Professional audio software and hardware consistently face issues such as:
- Bottlenecking
- Audio dropouts
- The need for multiple machines and dedicated DSP chips
These problems become even more pronounced in modern audio applications involving high channel counts, ambisonic systems, or beamforming with large loudspeaker arrays. The growing role of AI in audio processing has further underscored the demand for real-time GPU acceleration, as traditional CPUs struggle with the computational load. Unfortunately, traditional approaches cannot achieve low-latency processing and often separate digital signal processing (DSP) steps from neural network steps.
The GPU Audio SDK aims to overcome these challenges by unlocking the processing power of GPUs for both DSP and neural audio applications.
Modern GPUs require a high number of parallel threads to be efficiently utilized. However, audio processing is often inherently sequential, limiting the available parallelism.

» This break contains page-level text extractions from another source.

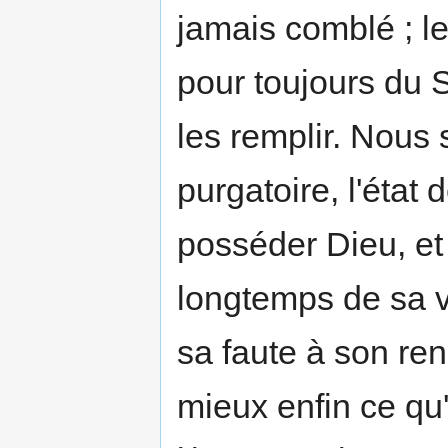
jamais comblé ; l
pour toujours du S
les remplir. Nous 
purgatoire, l'état
posséder Dieu, et
longtemps de sa v
sa faute à son re
mieux enfin ce qu'e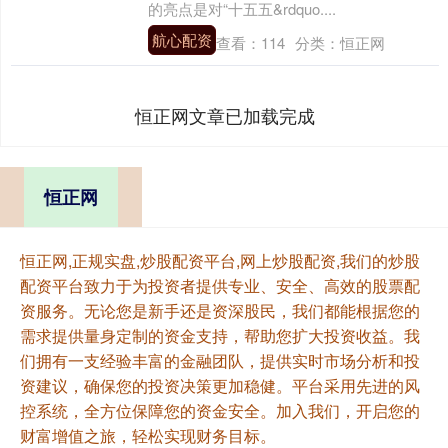
的亮点是对“十五五&rdquo....
航心配资
查看：
114
分类：
恒正网
恒正网文章已加载完成
恒正网
恒正网,正规实盘,炒股配资平台,网上炒股配资,我们的炒股
配资平台致力于为投资者提供专业、安全、高效的股票配
资服务。无论您是新手还是资深股民，我们都能根据您的
需求提供量身定制的资金支持，帮助您扩大投资收益。我
们拥有一支经验丰富的金融团队，提供实时市场分析和投
资建议，确保您的投资决策更加稳健。平台采用先进的风
控系统，全方位保障您的资金安全。加入我们，开启您的
财富增值之旅，轻松实现财务目标。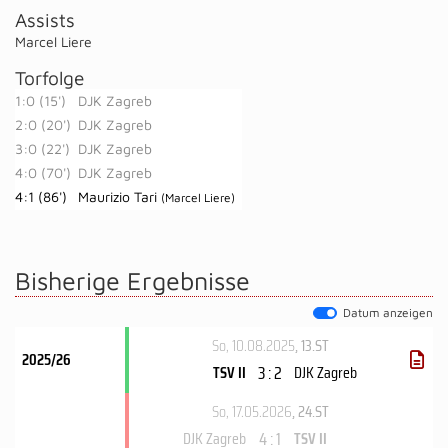
Assists
Marcel Liere
Torfolge
1:0 (15')
DJK Zagreb
2:0 (20')
DJK Zagreb
3:0 (22')
DJK Zagreb
4:0 (70')
DJK Zagreb
4:1 (86')
Maurizio Tari
(Marcel Liere)
Bisherige Ergebnisse
Datum anzeigen
So, 10.08.2025
, 13.ST
2025/26
3 : 2
TSV II
DJK Zagreb
So, 17.05.2026
, 24.ST
4 : 1
DJK Zagreb
TSV II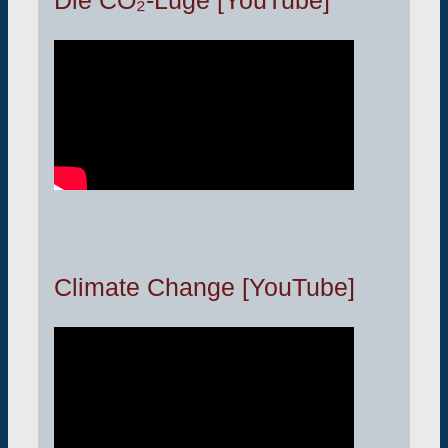
Climate Change [YouTube]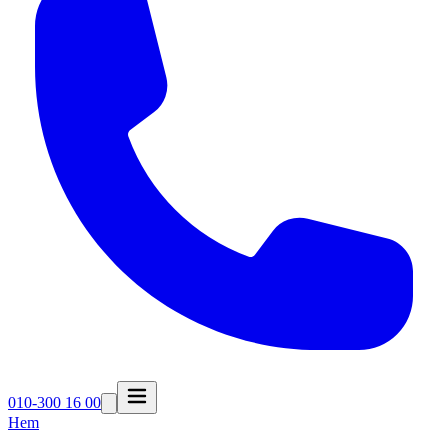
010-300 16 00
Hem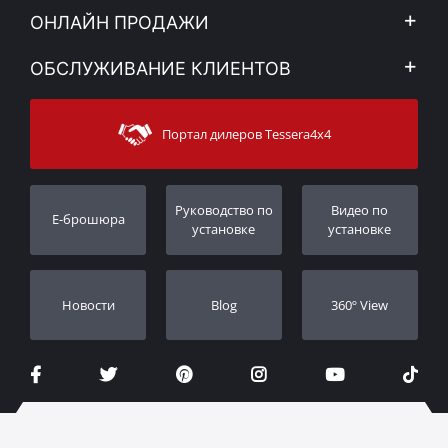
Компания
ОНЛАЙН ПРОДАЖИ
Правовое уведомление
Mой Aккаунт
ОБСЛУЖИВАНИЕ КЛИЕНТОВ
Новости
Способы оплаты
Sitemap
Связаться с
Методы доставки
Портал дилеров Tessera4x4
Поддержка клиентов
Гарантия
Порядок слежения
Регистрация гарантии
Pуководство по
Видео по
E-брошюра
Дилеры
установке
установке
Новости
Blog
360º View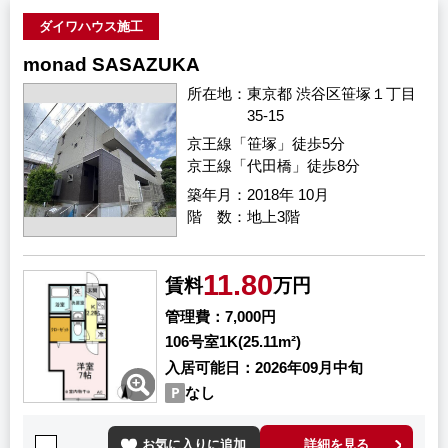
ダイワハウス施工
monad SASAZUKA
所在地
東京都 渋谷区笹塚１丁目
35-15
京王線「笹塚」徒歩5分
京王線「代田橋」徒歩8分
築年月
2018年 10月
階 数
地上3階
11.80
賃料
万円
管理費
7,000円
106号室
1K(25.11m²)
入居可能日
2026年09月中旬
なし
お気に入りに追加
詳細を見る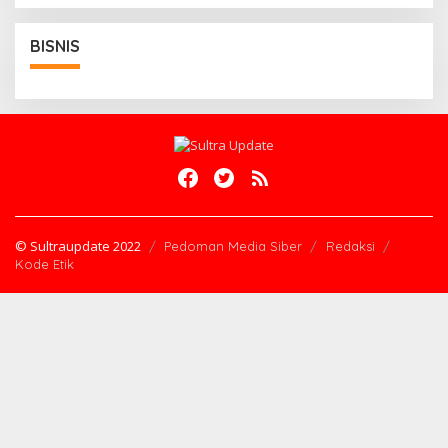
BISNIS
© Sultraupdate 2022
Pedoman Media Siber
Redaksi
Kode Etik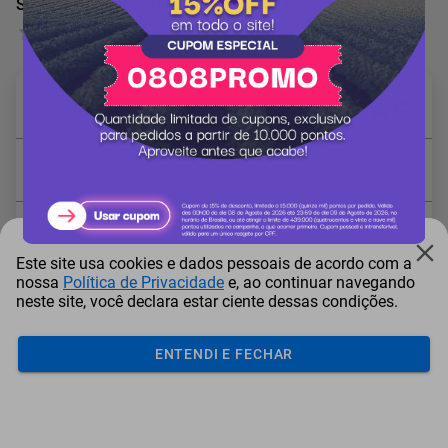
Software para Gestão de Fazendas - Millenium
0 Avaliação
Data desejada: *
A partir de 15/08/2026
Local: *
Modalidade: *
Este site usa cookies e dados pessoais de acordo com a
* Campo obrigatório
nossa
Política de Privacidade
e, ao continuar navegando
neste site, você declara estar ciente dessas condições.
ENTENDI E FECHAR
Adicionar ao carrinho
Mais Resgatados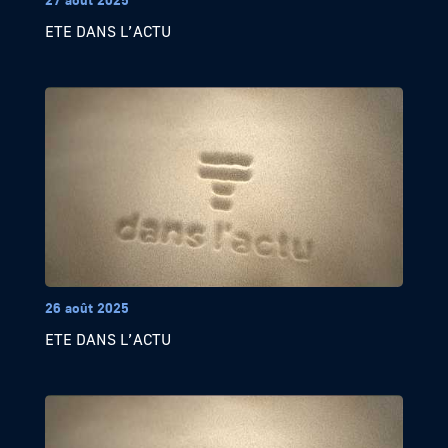
ETE DANS L’ACTU
26 août 2025
ETE DANS L’ACTU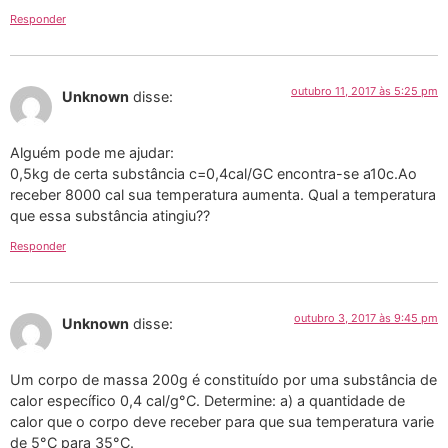
Responder
outubro 11, 2017 às 5:25 pm
Unknown
disse:
Alguém pode me ajudar:
0,5kg de certa substância c=0,4cal/GC encontra-se a10c.Ao
receber 8000 cal sua temperatura aumenta. Qual a temperatura
que essa substância atingiu??
Responder
outubro 3, 2017 às 9:45 pm
Unknown
disse:
Um corpo de massa 200g é constituído por uma substância de
calor específico 0,4 cal/g°C. Determine: a) a quantidade de
calor que o corpo deve receber para que sua temperatura varie
de 5°C para 35°C.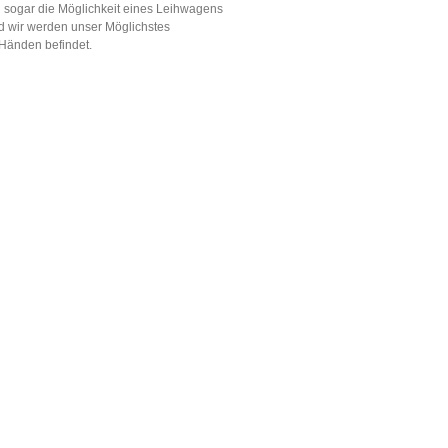
n sogar die Möglichkeit eines Leihwagens
d wir werden unser Möglichstes
 Händen befindet.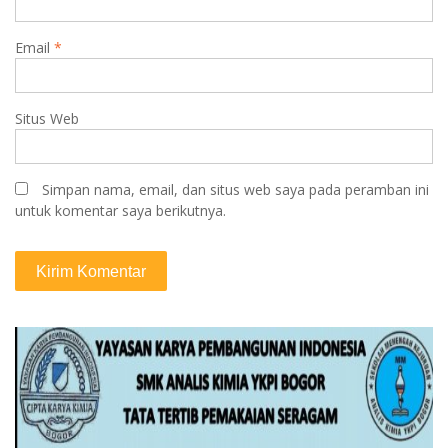
Email
*
Situs Web
Simpan nama, email, dan situs web saya pada peramban ini
untuk komentar saya berikutnya.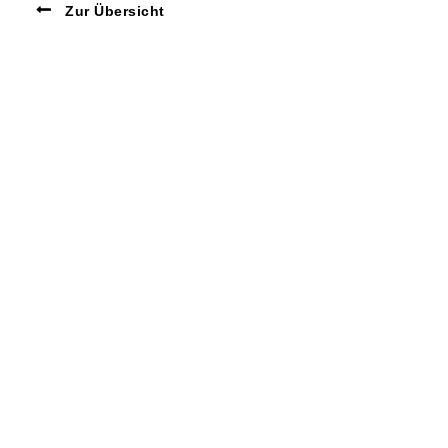
Zur Übersicht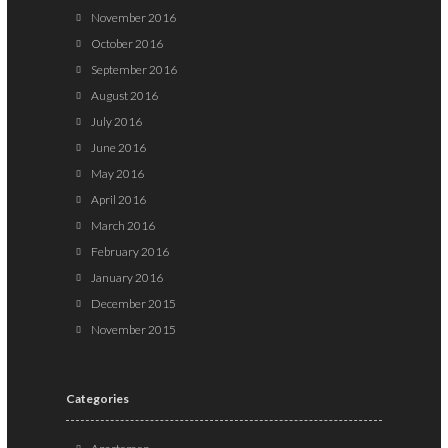
November 2016
October 2016
September 2016
August 2016
July 2016
June 2016
May 2016
April 2016
March 2016
February 2016
January 2016
December 2015
November 2015
Categories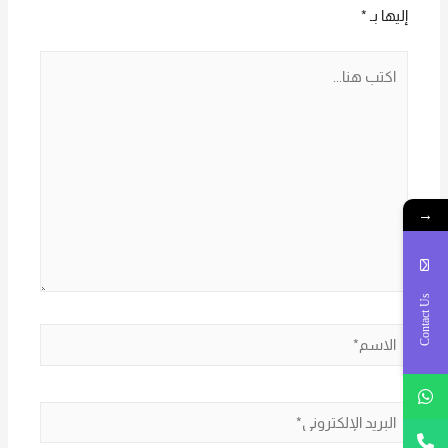
إليها بـ
*
اكتب
هنا...
→
Contact Us
الاسم*
البريد
الإلكتروني*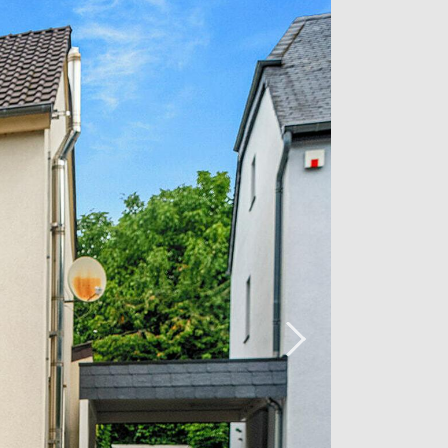
u gelangen, nehmen Sie eine schöne
efindet sich ein schönes Schlafzimmer.
t auch eine geschlossene Garage, die
Hauses aus zugänglich ist.
 Rückseite des Hauses mit einer
 bukolische Umgebung eintauchen, die
adt entfernt ist.
sarbeiten vorzusehen. Eine Erweiterung
ert werden und bietet die Möglichkeit, 4
mer einzurichten oder die Immobilie in
s 14 Schlafzimmern umzuwandeln, das
en ist. Dieses Projekt bietet ein hohes
fügbar).
r Investoren mit einer geschätzten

While some processing steps, such as delay lines (32 threads per step) or FIR filtering (hundreds of threads for local FFTs), can be parallelized, the degree of parallelism they offer alone is far from the tens of thousands of threads needed to properly utilize a modern GPU.
Furthermore, many processing steps rely on the results of previous computations, enforcing a strict sequential dependency that limits parallelism.
Moreover, different processing steps require varying thread counts and execution models, complicating workload optimization within the SIMD constraints of modern GPUs.
Digital Audio Workstations (DAWs) and audio processing services operate on multiple tracks individually. Each track is typically assigned a single CPU thread, processing small sample buffers (e.g., 1ms worth of data at 96kHz = 96 samples per buffer).
This means a modern DAW may generate hundreds of independent CPU calls that must be efficiently batched for GPU execution.
Real-time processing requires frequent, small data transfers between the CPU and GPU.
Each track delivers small sample buffers (e.g., 96 samples per 1ms window), necessitating frequent, low-latency data exchange between CPU and GPU-an operation traditional GPU architectures struggle to handle efficiently.
To address these challenges, we developed the GPU Audio Engine, often referred to as the "Scheduler." This is the core of the SDK and enables real-time GPU-based audio processing by efficiently scheduling execution requests.
To effectively use our SDK, it is helpful to understand the core functionality of the scheduler, as outlined below.
More detailed information can be found in the engine_api and processor_api.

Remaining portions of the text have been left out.